The health benefits of grapes

Although the mechanism of action behind the health benefits of red wine is not confirmed, one certainty is that the antioxidant property of resveratrol, widely known for its heart health properties in wine, is also found in grapes. And not only do grapes provide this antioxidant, but as mentioned before, they also provide other heart healthy nutrients like fiber, potassium, and vitamin C (8).

Like red wine, grapes can help reduce oxidative stress and improve heart health markers like blood lipids and blood pressure. Grapes contain a variety of phytochemicals like phenolic acids, stilbenes, anthocyanins, and proanthocyanidins. All these compounds are powerful antioxidants that are believed by researchers to your lower risk of inflammatory chronic diseases like diabetes, heart disease, and even certain cancers.

In addition to heart health benefits, grape seed and skin extract (GSSE) has been found to have anti-obesity properties. One 2017 study looked at the effect of GSSE on obesity risk factors and other health markers. The study results showed that GSSE helped lessened the harmful effects of a high fat diet, such as preventing increases in cholesterol and preventing mineral disturbances such as the decrease of magnesium levels often caused by a high fat diet, as well as preventing harmful fat deposition in the lung tissue. Furthermore, GSSE has been shown to reduce weight gain and pancreas damage that a high-fat diet may normally induce over time.

The verdict

Although red wine can be a tasty treat every once in a while, it should not be viewed as a superfood.
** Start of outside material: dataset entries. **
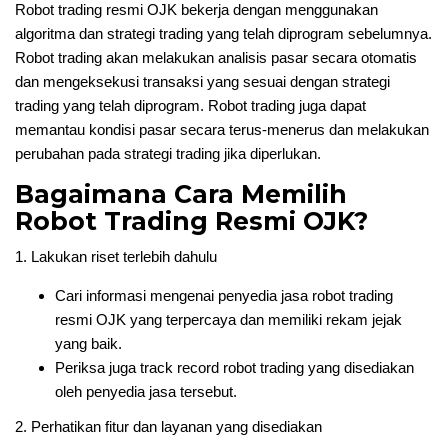
Robot trading resmi OJK bekerja dengan menggunakan
algoritma dan strategi trading yang telah diprogram sebelumnya.
Robot trading akan melakukan analisis pasar secara otomatis
dan mengeksekusi transaksi yang sesuai dengan strategi
trading yang telah diprogram. Robot trading juga dapat
memantau kondisi pasar secara terus-menerus dan melakukan
perubahan pada strategi trading jika diperlukan.
Bagaimana Cara Memilih
Robot Trading Resmi OJK?
1. Lakukan riset terlebih dahulu
Cari informasi mengenai penyedia jasa robot trading
resmi OJK yang terpercaya dan memiliki rekam jejak
yang baik.
Periksa juga track record robot trading yang disediakan
oleh penyedia jasa tersebut.
2. Perhatikan fitur dan layanan yang disediakan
Even though it’s been shown to have some anti-inflammatory properties, it also possesses some pro-inflammatory properties too, which if consumed in excess, can outweigh its health benefits. So, feel free to have a glass of wine occasionally, but we don't recommend making it a daily habit.

How to add grapes to your daily diet

Besides eating them in their whole fruit form alone as a refreshing snack, there are several other ways you can enjoy grapes in your diet, such as:

  • Slice grapes in half and layer with yogurt and granola or oats to create a heart-healthy parfait
  • Slice grapes and combine with shredded or diced turkey or chicken. Mix in mayo with vegetables like diced celery, onions, and a dash of salt and pepper for a simple, but delicious salad you can enjoy alone or on top of your salad or in a sandwich wrap.
  • Take some whole grain crackers or crostini, spread on some creamy cheeses like brie or cream cheese, and place sliced grapes on top for a salty and sweet snack.
  • Throw some sliced grapes into your next quinoa or whole grain pasta salad for a touch of antioxidant-rich sweetness.